→ Exercise directions
Report every line of the records that includes the word "Tamanho".

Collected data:
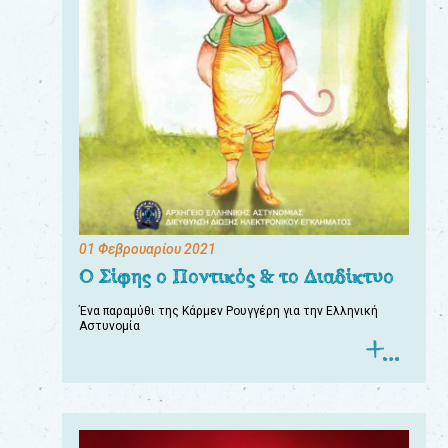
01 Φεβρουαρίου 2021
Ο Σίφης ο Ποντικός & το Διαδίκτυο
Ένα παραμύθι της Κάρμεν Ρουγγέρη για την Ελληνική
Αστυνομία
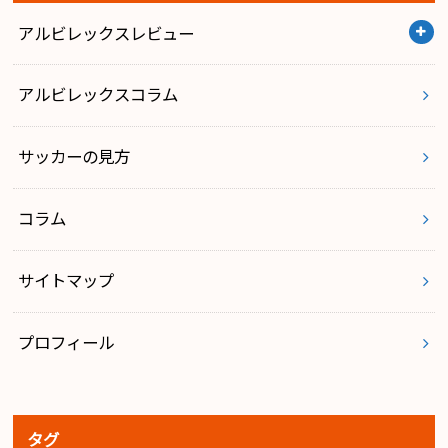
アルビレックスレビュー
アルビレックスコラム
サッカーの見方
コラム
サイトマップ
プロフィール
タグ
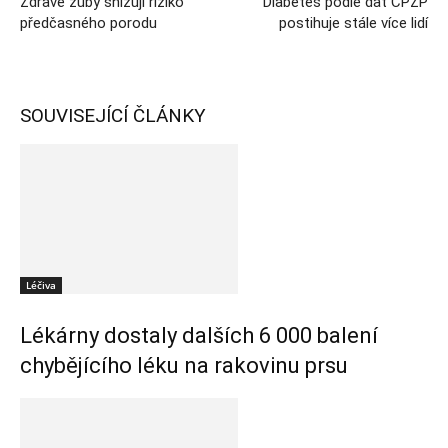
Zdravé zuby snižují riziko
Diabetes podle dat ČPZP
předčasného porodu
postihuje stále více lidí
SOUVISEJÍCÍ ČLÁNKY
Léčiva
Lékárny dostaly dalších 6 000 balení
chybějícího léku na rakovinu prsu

==

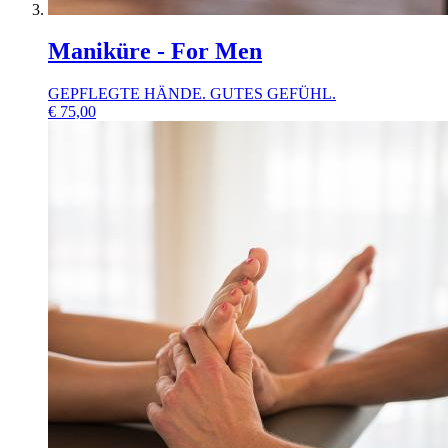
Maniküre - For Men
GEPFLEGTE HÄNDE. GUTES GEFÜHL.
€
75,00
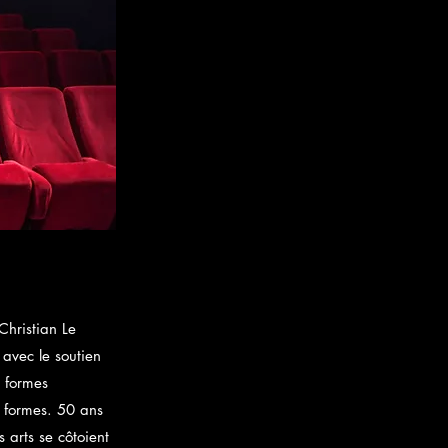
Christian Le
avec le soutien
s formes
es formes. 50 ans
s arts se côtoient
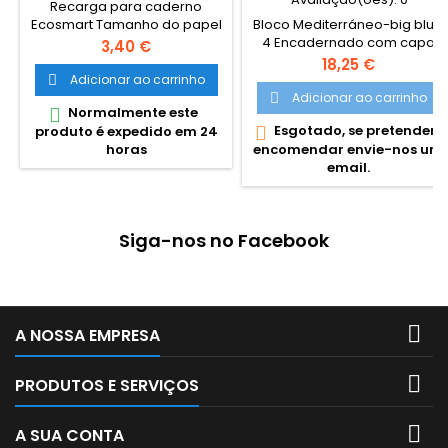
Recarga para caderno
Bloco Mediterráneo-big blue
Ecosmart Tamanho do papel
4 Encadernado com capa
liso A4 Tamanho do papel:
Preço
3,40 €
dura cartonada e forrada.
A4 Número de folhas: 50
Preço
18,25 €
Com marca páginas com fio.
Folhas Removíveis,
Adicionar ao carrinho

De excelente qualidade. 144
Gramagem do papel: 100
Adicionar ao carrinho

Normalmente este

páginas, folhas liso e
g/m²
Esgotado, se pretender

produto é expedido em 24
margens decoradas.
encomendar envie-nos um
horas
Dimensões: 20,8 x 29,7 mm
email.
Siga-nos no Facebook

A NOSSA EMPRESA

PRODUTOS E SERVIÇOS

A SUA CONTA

→ Reply
Ecosmart Tamanho do papel
liso A4 Tamanho do papel:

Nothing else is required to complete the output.